With the pictures removed, please write out every line below exactly as given.

START Extracted data

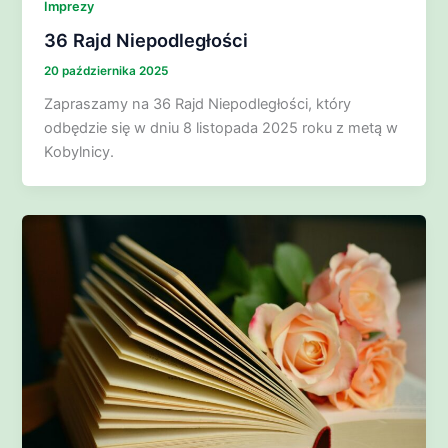
Imprezy
36 Rajd Niepodległości
20 października 2025
Zapraszamy na 36 Rajd Niepodległości, który
odbędzie się w dniu 8 listopada 2025 roku z metą w
Kobylnicy.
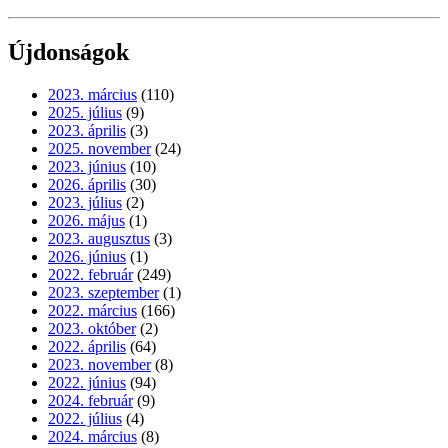
Újdonságok
2023. március
(110)
2025. július
(9)
2023. április
(3)
2025. november
(24)
2023. június
(10)
2026. április
(30)
2023. július
(2)
2026. május
(1)
2023. augusztus
(3)
2026. június
(1)
2022. február
(249)
2023. szeptember
(1)
2022. március
(166)
2023. október
(2)
2022. április
(64)
2023. november
(8)
2022. június
(94)
2024. február
(9)
2022. július
(4)
2024. március
(8)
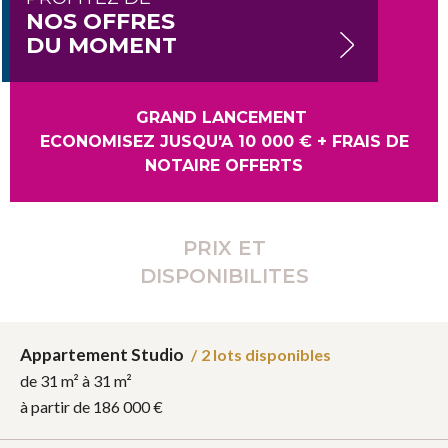
NOS OFFRES
DU MOMENT
GRAND LANCEMENT
ECONOMISEZ JUSQU'A 10 000 € + FRAIS DE
NOTAIRE OFFERTS
PRIX ET
DISPONIBILITES
Appartement Studio
/
2 lots disponibles
de 31 m² à 31 m²
à partir de
186 000 €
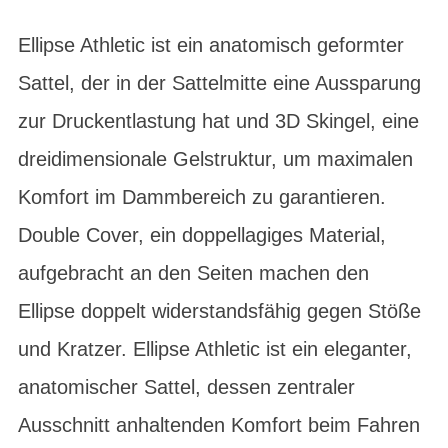
Ellipse Athletic ist ein anatomisch geformter
Sattel, der in der Sattelmitte eine Aussparung
zur Druckentlastung hat und 3D Skingel, eine
dreidimensionale Gelstruktur, um maximalen
Komfort im Dammbereich zu garantieren.
Double Cover, ein doppellagiges Material,
aufgebracht an den Seiten machen den
Ellipse doppelt widerstandsfähig gegen Stöße
und Kratzer. Ellipse Athletic ist ein eleganter,
anatomischer Sattel, dessen zentraler
Ausschnitt anhaltenden Komfort beim Fahren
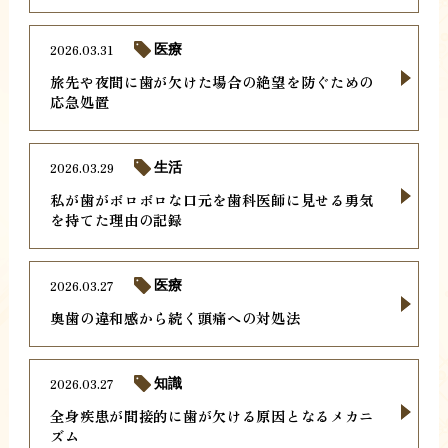
2026.03.31
医療
旅先や夜間に歯が欠けた場合の絶望を防ぐための
応急処置
2026.03.29
生活
私が歯がボロボロな口元を歯科医師に見せる勇気
を持てた理由の記録
2026.03.27
医療
奥歯の違和感から続く頭痛への対処法
2026.03.27
知識
全身疾患が間接的に歯が欠ける原因となるメカニ
ズム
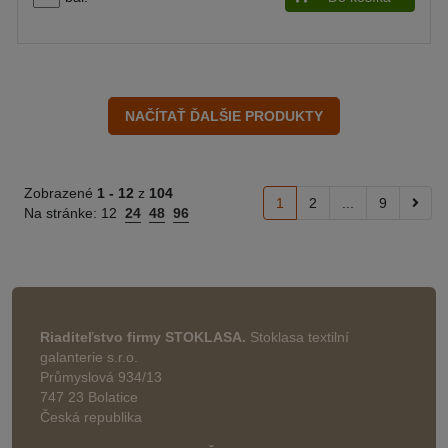
Zobrazené
1 -
12
z
104
1
2
...
9
Na stránke:
12
24
48
96
Riaditeľstvo firmy STOKLASA.
Stoklasa textilní
galanterie s.r.o.
Průmyslová 934/13
747 23 Bolatice
Česká republika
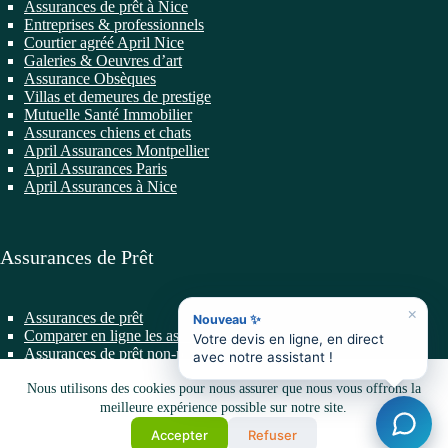
Assurances de prêt à Nice
Entreprises & professionnels
Courtier agréé April Nice
Galeries & Oeuvres d’art
Assurance Obsèques
Villas et demeures de prestige
Mutuelle Santé Immobilier
Assurances chiens et chats
April Assurances Montpellier
April Assurances Paris
April Assurances à Nice
Assurances de Prêt
×
Assurances de prêt
Nouveau ✨
Comparer en ligne les assurances de prêt
Votre devis en ligne, en direct
Assurances de prêt non-résidents
avec notre assistant !
Changer d’Assurance de Prêt
Prêts professionnels
Nous utilisons des cookies pour nous assurer que nous vous offrons la
Prêts Immobiliers
meilleure expérience possible sur notre site.
Assurances de prêt VIP
Accepter
Refuser
Mentions Légales
|
Politique de confidentialité
•
Cap-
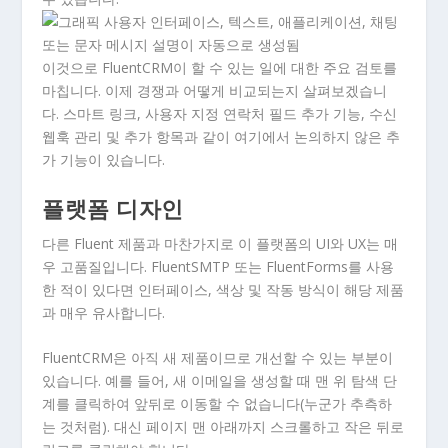
이것으로 FluentCRM이 할 수 있는 일에 대한 주요 검토를
마칩니다. 이제 경쟁과 어떻게 비교되는지 살펴보겠습니
다. 스마트 링크, 사용자 지정 연락처 필드 추가 기능, 수신
웹훅 관리 및 추가 항목과 같이 여기에서 논의하지 않은 추
가 기능이 있습니다.
플랫폼 디자인
다른 Fluent 제품과 마찬가지로 이 플랫폼의 UI와 UX는 매
우 고품질입니다. FluentSMTP 또는 FluentForms를 사용
한 적이 있다면 인터페이스, 색상 및 작동 방식이 해당 제품
과 매우 유사합니다.
FluentCRM은 아직 새 제품이므로 개선할 수 있는 부분이
있습니다. 예를 들어, 새 이메일을 생성할 때 맨 위 탐색 단
계를 클릭하여 앞뒤로 이동할 수 없습니다(누군가 추측하
는 것처럼). 대신 페이지 맨 아래까지 스크롤하고 작은 뒤로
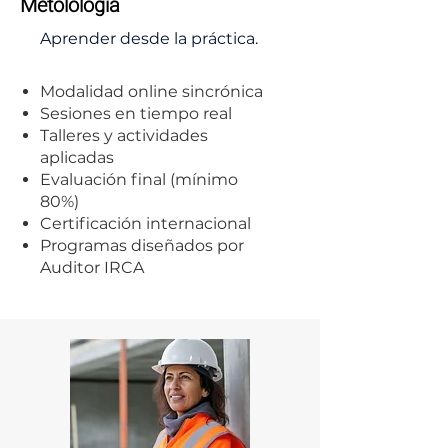
Metolología
Aprender desde la práctica.
Modalidad online sincrónica
Sesiones en tiempo real
Talleres y actividades
aplicadas
Evaluación final (mínimo
80%)
Certificación internacional
Programas diseñados por
Auditor IRCA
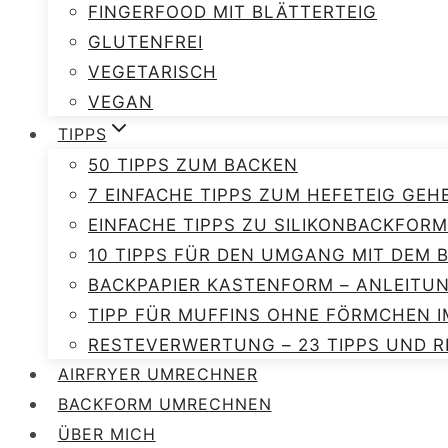
FINGERFOOD MIT BLÄTTERTEIG
GLUTENFREI
VEGETARISCH
VEGAN
TIPPS
50 TIPPS ZUM BACKEN
7 EINFACHE TIPPS ZUM HEFETEIG GEH
EINFACHE TIPPS ZU SILIKONBACKFORM
10 TIPPS FÜR DEN UMGANG MIT DEM
BACKPAPIER KASTENFORM – ANLEITU
TIPP FÜR MUFFINS OHNE FÖRMCHEN I
RESTEVERWERTUNG – 23 TIPPS UND R
AIRFRYER UMRECHNER
BACKFORM UMRECHNEN
ÜBER MICH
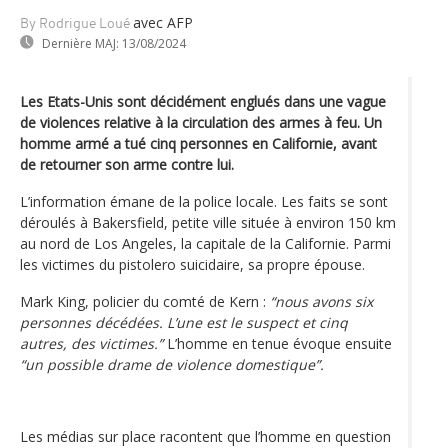
avec AFP
By Rodrigue Loué
Dernière MAJ:
13/08/2024
Les Etats-Unis sont décidément englués dans une vague
de violences relative à la circulation des armes à feu. Un
homme armé a tué cinq personnes en Californie, avant
de retourner son arme contre lui.
L’information émane de la police locale. Les faits se sont
déroulés à Bakersfield, petite ville située à environ 150 km
au nord de Los Angeles, la capitale de la Californie. Parmi
les victimes du pistolero suicidaire, sa propre épouse.
Mark King, policier du comté de Kern :
“nous avons six
personnes décédées. L’une est le suspect et cinq
autres, des victimes.”
L’homme en tenue évoque ensuite
“un possible drame de violence domestique”.
Les médias sur place racontent que l’homme en question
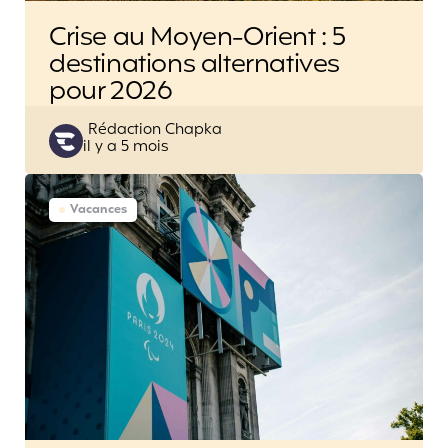
Crise au Moyen-Orient : 5
destinations alternatives
pour 2026
Posted
Rédaction Chapka
il y a 5 mois
by
Vacances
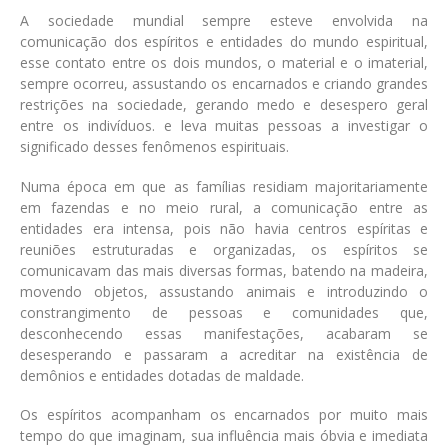
A sociedade mundial sempre esteve envolvida na
comunicação dos espíritos e entidades do mundo espiritual,
esse contato entre os dois mundos, o material e o imaterial,
sempre ocorreu, assustando os encarnados e criando grandes
restrições na sociedade, gerando medo e desespero geral
entre os indivíduos. e leva muitas pessoas a investigar o
significado desses fenômenos espirituais.
Numa época em que as famílias residiam majoritariamente
em fazendas e no meio rural, a comunicação entre as
entidades era intensa, pois não havia centros espíritas e
reuniões estruturadas e organizadas, os espíritos se
comunicavam das mais diversas formas, batendo na madeira,
movendo objetos, assustando animais e introduzindo o
constrangimento de pessoas e comunidades que,
desconhecendo essas manifestações, acabaram se
desesperando e passaram a acreditar na existência de
demônios e entidades dotadas de maldade.
Os espíritos acompanham os encarnados por muito mais
tempo do que imaginam, sua influência mais óbvia e imediata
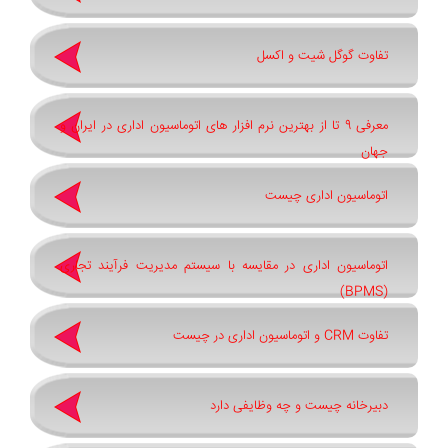
تفاوت گوگل شیت و اکسل
معرفی 9 تا از بهترین نرم افزار های اتوماسیون اداری در ایران و
جهان
اتوماسیون اداری چیست
اتوماسیون اداری در مقایسه با سیستم مدیریت فرآیند تجاری
(BPMS)
تفاوت CRM و اتوماسیون اداری در چیست
دبیرخانه چیست و چه وظایفی دارد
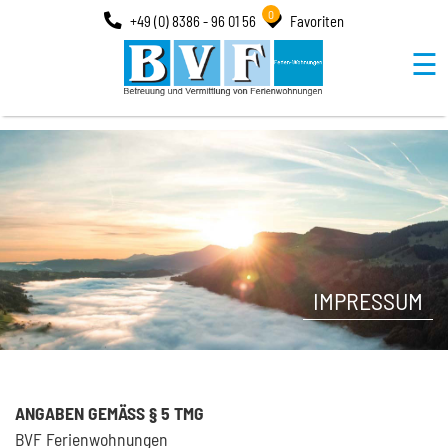
0
+49 (0) 8386 - 96 01 56
Favoriten
☰
IMPRESSUM
ANGABEN GEMÄSS § 5 TMG
BVF Ferienwohnungen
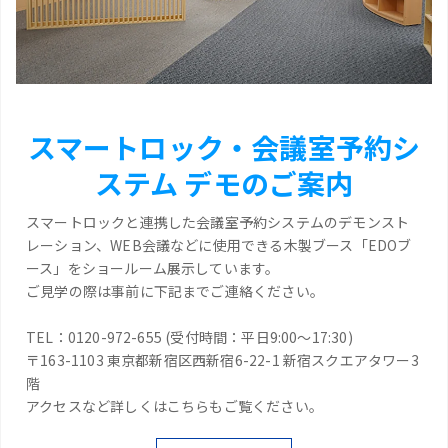
スマートロック・会議室予約シ
ステム デモのご案内
スマートロックと連携した会議室予約システムのデモンスト
レーション、WEB会議などに使用できる木製ブース「EDOブ
ース」をショールーム展示しています。
ご見学の際は事前に下記までご連絡ください。
TEL：0120-972-655 (受付時間：平日9:00～17:30)
〒163-1103 東京都新宿区西新宿6-22-1 新宿スクエアタワー3
階
アクセスなど詳しくはこちらもご覧ください。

END Extracted data

▶ Exercise solution:
Imprezy
36 Rajd Niepodległości
20 października 2025
Zapraszamy na 36 Rajd Niepodległości, który
odbędzie się w dniu 8 listopada 2025 roku z metą w
Kobylnicy.
Újdonságok
2023. március
(110)
2025. július
(9)
2023. április
(3)
2025. november
(24)
2023. június
(10)
2026. április
(30)
2023. július
(2)
2026. május
(1)
2023. augusztus
(3)
2026. június
(1)
2022. február
(249)
2023. szeptember
(1)
2022. március
(166)
2023. október
(2)
2022. április
(64)
2023. november
(8)
2022. június
(94)
2024. február
(9)
2022. július
(4)
2024. március
(8)
NOS OFFRES
DU MOMENT
GRAND LANCEMENT
ECONOMISEZ JUSQU'A 10 000 € + FRAIS DE
NOTAIRE OFFERTS
PRIX ET
DISPONIBILITES
Appartement Studio
/
2 lots disponibles
de 31 m² à 31 m²
à partir de
186 000 €
Ellipse Athletic ist ein anatomisch geformter
Sattel, der in der Sattelmitte eine Aussparung
zur Druckentlastung hat und 3D Skingel, eine
dreidimensionale Gelstruktur, um maximalen
Komfort im Dammbereich zu garantieren.
Double Cover, ein doppellagiges Material,
aufgebracht an den Seiten machen den
Ellipse doppelt widerstandsfähig gegen Stöße
und Kratzer. Ellipse Athletic ist ein eleganter,
anatomischer Sattel, dessen zentraler
Ausschnitt anhaltenden Komfort beim Fahren
2026.03.31
医療
旅先や夜間に歯が欠けた場合の絶望を防ぐための
応急処置
2026.03.29
生活
私が歯がボロボロな口元を歯科医師に見せる勇気
を持てた理由の記録
2026.03.27
医療
奥歯の違和感から続く頭痛への対処法
2026.03.27
知識
全身疾患が間接的に歯が欠ける原因となるメカニ
ズム
Zobrazené
1 -
12
z
104
1
2
...
9
Na stránke:
12
24
48
96
Riaditeľstvo firmy STOKLASA.
Stoklasa textilní
galanterie s.r.o.
Průmyslová 934/13
747 23 Bolatice
Česká republika
Assurances de prêt à Nice
Entreprises & professionnels
Courtier agréé April Nice
Galeries & Oeuvres d’art
Assurance Obsèques
Villas et demeures de prestige
Mutuelle Santé Immobilier
Assurances chiens et chats
April Assurances Montpellier
April Assurances Paris
April Assurances à Nice
Assurances de Prêt
×
Assurances de prêt
Nouveau ✨
Comparer en ligne les assurances de prêt
Votre devis en ligne, en direct
Assurances de prêt non-résidents
avec notre assistant !
Changer d’Assurance de Prêt
Prêts professionnels
Nous utilisons des cookies pour nous assurer que nous vous offrons la
Prêts Immobiliers
meilleure expérience possible sur notre site.
Assurances de prêt VIP
Accepter
Refuser
Mentions Légales
|
Politique de confidentialité
•
Cap-
이것으로 FluentCRM이 할 수 있는 일에 대한 주요 검토를
마칩니다. 이제 경쟁과 어떻게 비교되는지 살펴보겠습니
다. 스마트 링크, 사용자 지정 연락처 필드 추가 기능, 수신
웹훅 관리 및 추가 항목과 같이 여기에서 논의하지 않은 추
가 기능이 있습니다.
플랫폼 디자인
다른 Fluent 제품과 마찬가지로 이 플랫폼의 UI와 UX는 매
우 고품질입니다. FluentSMTP 또는 FluentForms를 사용
한 적이 있다면 인터페이스, 색상 및 작동 방식이 해당 제품
과 매우 유사합니다.
FluentCRM은 아직 새 제품이므로 개선할 수 있는 부분이
있습니다. 예를 들어, 새 이메일을 생성할 때 맨 위 탐색 단
계를 클릭하여 앞뒤로 이동할 수 없습니다(누군가 추측하
는 것처럼). 대신 페이지 맨 아래까지 스크롤하고 작은 뒤로
Metolología
Aprender desde la práctica.
Modalidad online sincrónica
Sesiones en tiempo real
Talleres y actividades
aplicadas
Evaluación final (mínimo
80%)
Certificación internacional
Programas diseñados por
Auditor IRCA
FINGERFOOD MIT BLÄTTERTEIG
GLUTENFREI
VEGETARISCH
VEGAN
TIPPS
50 TIPPS ZUM BACKEN
7 EINFACHE TIPPS ZUM HEFETEIG GEH
EINFACHE TIPPS ZU SILIKONBACKFORM
10 TIPPS FÜR DEN UMGANG MIT DEM
BACKPAPIER KASTENFORM – ANLEITU
TIPP FÜR MUFFINS OHNE FÖRMCHEN I
RESTEVERWERTUNG – 23 TIPPS UND R
AIRFRYER UMRECHNER
BACKFORM UMRECHNEN
ÜBER MICH
avec AFP
By Rodrigue Loué
Dernière MAJ:
13/08/2024
Les Etats-Unis sont décidément englués dans une vague
de violences relative à la circulation des armes à feu. Un
homme armé a tué cinq personnes en Californie, avant
de retourner son arme contre lui.
L’information émane de la police locale. Les faits se sont
déroulés à Bakersfield, petite ville située à environ 150 km
au nord de Los Angeles, la capitale de la Californie. Parmi
les victimes du pistolero suicidaire, sa propre épouse.
Mark King, policier du comté de Kern :
“nous avons six
personnes décédées. L’une est le suspect et cinq
autres, des victimes.”
L’homme en tenue évoque ensuite
“un possible drame de violence domestique”.
Les médias sur place racontent que l’homme en question
Crise au Moyen-Orient : 5
destinations alternatives
pour 2026
Posted
Rédaction Chapka
il y a 5 mois
by
Vacances
A sociedade mundial sempre esteve envolvida na
comunicação dos espíritos e entidades do mundo espiritual,
esse contato entre os dois mundos, o material e o imaterial,
sempre ocorreu, assustando os encarnados e criando grandes
restrições na sociedade, gerando medo e desespero geral
entre os indivíduos. e leva muitas pessoas a investigar o
significado desses fenômenos espirituais.
Numa época em que as famílias residiam majoritariamente
em fazendas e no meio rural, a comunicação entre as
entidades era intensa, pois não havia centros espíritas e
reuniões estruturadas e organizadas, os espíritos se
comunicavam das mais diversas formas, batendo na madeira,
movendo objetos, assustando animais e introduzindo o
constrangimento de pessoas e comunidades que,
desconhecendo essas manifestações, acabaram se
desesperando e passaram a acreditar na existência de
demônios e entidades dotadas de maldade.
Os espíritos acompanham os encarnados por muito mais
tempo do que imaginam, sua influência mais óbvia e imediata
تفاوت گوگل شیت و اکسل
معرفی 9 تا از بهترین نرم افزار های اتوماسیون اداری در ایران و
جهان
اتوماسیون اداری چیست
اتوماسیون اداری در مقایسه با سیستم مدیریت فرآیند تجاری
(BPMS)
تفاوت CRM و اتوماسیون اداری در چیست
دبیرخانه چیست و چه وظایفی دارد
0
+49 (0) 8386 - 96 01 56
Favoriten
☰
IMPRESSUM
ANGABEN GEMÄSS § 5 TMG
BVF Ferienwohnungen
スマートロック・会議室予約シ
ステム デモのご案内
スマートロックと連携した会議室予約システムのデモンスト
レーション、WEB会議などに使用できる木製ブース「EDOブ
ース」をショールーム展示しています。
ご見学の際は事前に下記までご連絡ください。
TEL：0120-972-655 (受付時間：平日9:00～17:30)
〒163-1103 東京都新宿区西新宿6-22-1 新宿スクエアタワー3
階
アクセスなど詳しくはこちらもご覧ください。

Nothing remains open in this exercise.